Records supplied:
══════

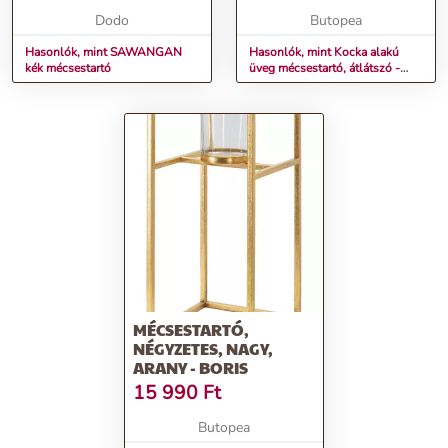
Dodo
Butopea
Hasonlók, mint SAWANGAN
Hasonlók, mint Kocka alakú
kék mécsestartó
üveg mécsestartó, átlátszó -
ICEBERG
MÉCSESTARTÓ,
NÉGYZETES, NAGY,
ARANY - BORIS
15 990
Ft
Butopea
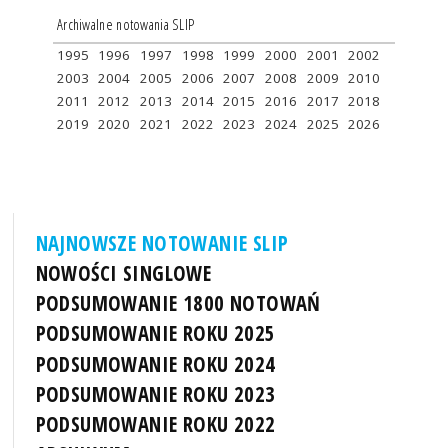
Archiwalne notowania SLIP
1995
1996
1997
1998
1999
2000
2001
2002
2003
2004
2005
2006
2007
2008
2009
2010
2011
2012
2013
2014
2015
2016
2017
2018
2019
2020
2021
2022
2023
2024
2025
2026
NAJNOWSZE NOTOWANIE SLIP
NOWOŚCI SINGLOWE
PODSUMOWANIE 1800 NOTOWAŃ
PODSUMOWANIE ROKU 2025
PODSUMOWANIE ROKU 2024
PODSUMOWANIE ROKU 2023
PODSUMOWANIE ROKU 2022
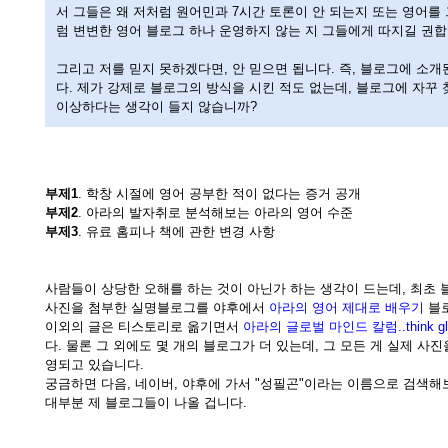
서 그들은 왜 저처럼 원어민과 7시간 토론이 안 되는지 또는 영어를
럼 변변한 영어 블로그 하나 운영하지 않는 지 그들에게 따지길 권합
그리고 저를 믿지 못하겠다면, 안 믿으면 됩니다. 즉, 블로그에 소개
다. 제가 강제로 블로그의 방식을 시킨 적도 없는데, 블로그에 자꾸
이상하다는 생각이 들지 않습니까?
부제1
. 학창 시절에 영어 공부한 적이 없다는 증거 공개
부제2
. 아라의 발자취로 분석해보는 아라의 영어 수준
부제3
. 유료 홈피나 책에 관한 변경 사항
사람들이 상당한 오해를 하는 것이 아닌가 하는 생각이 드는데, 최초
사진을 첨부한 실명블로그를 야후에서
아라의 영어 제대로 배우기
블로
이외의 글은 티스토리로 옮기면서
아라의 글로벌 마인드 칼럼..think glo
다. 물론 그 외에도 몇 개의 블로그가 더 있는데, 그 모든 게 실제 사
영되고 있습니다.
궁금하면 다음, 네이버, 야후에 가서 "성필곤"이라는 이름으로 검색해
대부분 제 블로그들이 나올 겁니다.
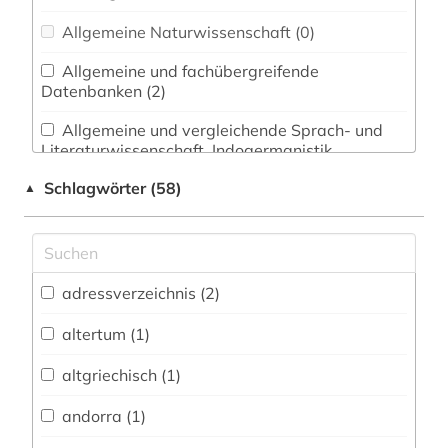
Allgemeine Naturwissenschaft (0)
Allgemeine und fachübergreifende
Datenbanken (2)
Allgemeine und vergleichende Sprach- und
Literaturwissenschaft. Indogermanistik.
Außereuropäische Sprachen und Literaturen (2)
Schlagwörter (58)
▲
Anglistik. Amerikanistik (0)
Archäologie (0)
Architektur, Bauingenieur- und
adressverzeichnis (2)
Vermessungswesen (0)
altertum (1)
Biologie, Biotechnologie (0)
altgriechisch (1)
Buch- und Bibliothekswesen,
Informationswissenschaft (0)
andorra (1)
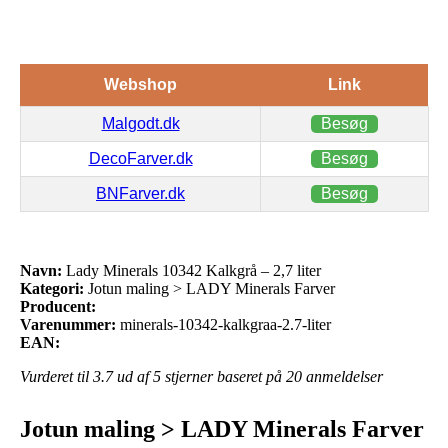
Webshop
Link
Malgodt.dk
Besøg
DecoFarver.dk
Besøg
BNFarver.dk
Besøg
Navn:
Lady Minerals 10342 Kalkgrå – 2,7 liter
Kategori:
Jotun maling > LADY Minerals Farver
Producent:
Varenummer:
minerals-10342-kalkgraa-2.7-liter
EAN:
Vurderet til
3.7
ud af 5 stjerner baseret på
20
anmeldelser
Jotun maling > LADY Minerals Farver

══════

Problem to work on: An exact copy of the material above is required, free of any pictures.

Solution:
Dodo
Butopea
Hasonlók, mint SAWANGAN
Hasonlók, mint Kocka alakú
kék mécsestartó
üveg mécsestartó, átlátszó -
ICEBERG
MÉCSESTARTÓ,
NÉGYZETES, NAGY,
ARANY - BORIS
15 990
Ft
Butopea
Archiwalne notowania SLIP
1995
1996
1997
1998
1999
2000
2001
2002
2003
2004
2005
2006
2007
2008
2009
2010
2011
2012
2013
2014
2015
2016
2017
2018
2019
2020
2021
2022
2023
2024
2025
2026
NAJNOWSZE NOTOWANIE SLIP
NOWOŚCI SINGLOWE
PODSUMOWANIE 1800 NOTOWAŃ
PODSUMOWANIE ROKU 2025
PODSUMOWANIE ROKU 2024
PODSUMOWANIE ROKU 2023
PODSUMOWANIE ROKU 2022
서 그들은 왜 저처럼 원어민과 7시간 토론이 안 되는지 또는 영어를
럼 변변한 영어 블로그 하나 운영하지 않는 지 그들에게 따지길 권합
그리고 저를 믿지 못하겠다면, 안 믿으면 됩니다. 즉, 블로그에 소개
다. 제가 강제로 블로그의 방식을 시킨 적도 없는데, 블로그에 자꾸
이상하다는 생각이 들지 않습니까?
부제1
. 학창 시절에 영어 공부한 적이 없다는 증거 공개
부제2
. 아라의 발자취로 분석해보는 아라의 영어 수준
부제3
. 유료 홈피나 책에 관한 변경 사항
사람들이 상당한 오해를 하는 것이 아닌가 하는 생각이 드는데, 최초
사진을 첨부한 실명블로그를 야후에서
아라의 영어 제대로 배우기
블로
이외의 글은 티스토리로 옮기면서
아라의 글로벌 마인드 칼럼..think glo
다. 물론 그 외에도 몇 개의 블로그가 더 있는데, 그 모든 게 실제 사
영되고 있습니다.
궁금하면 다음, 네이버, 야후에 가서 "성필곤"이라는 이름으로 검색해
대부분 제 블로그들이 나올 겁니다.
Allgemeine Naturwissenschaft (0)
Allgemeine und fachübergreifende
Datenbanken (2)
Allgemeine und vergleichende Sprach- und
Literaturwissenschaft. Indogermanistik.
Außereuropäische Sprachen und Literaturen (2)
Schlagwörter (58)
▲
Anglistik. Amerikanistik (0)
Archäologie (0)
Architektur, Bauingenieur- und
adressverzeichnis (2)
Vermessungswesen (0)
altertum (1)
Biologie, Biotechnologie (0)
altgriechisch (1)
Buch- und Bibliothekswesen,
Informationswissenschaft (0)
andorra (1)
Webshop
Link
Malgodt.dk
Besøg
DecoFarver.dk
Besøg
BNFarver.dk
Besøg
Navn:
Lady Minerals 10342 Kalkgrå – 2,7 liter
Kategori:
Jotun maling > LADY Minerals Farver
Producent:
Varenummer:
minerals-10342-kalkgraa-2.7-liter
EAN:
Vurderet til
3.7
ud af 5 stjerner baseret på
20
anmeldelser
Jotun maling > LADY Minerals Farver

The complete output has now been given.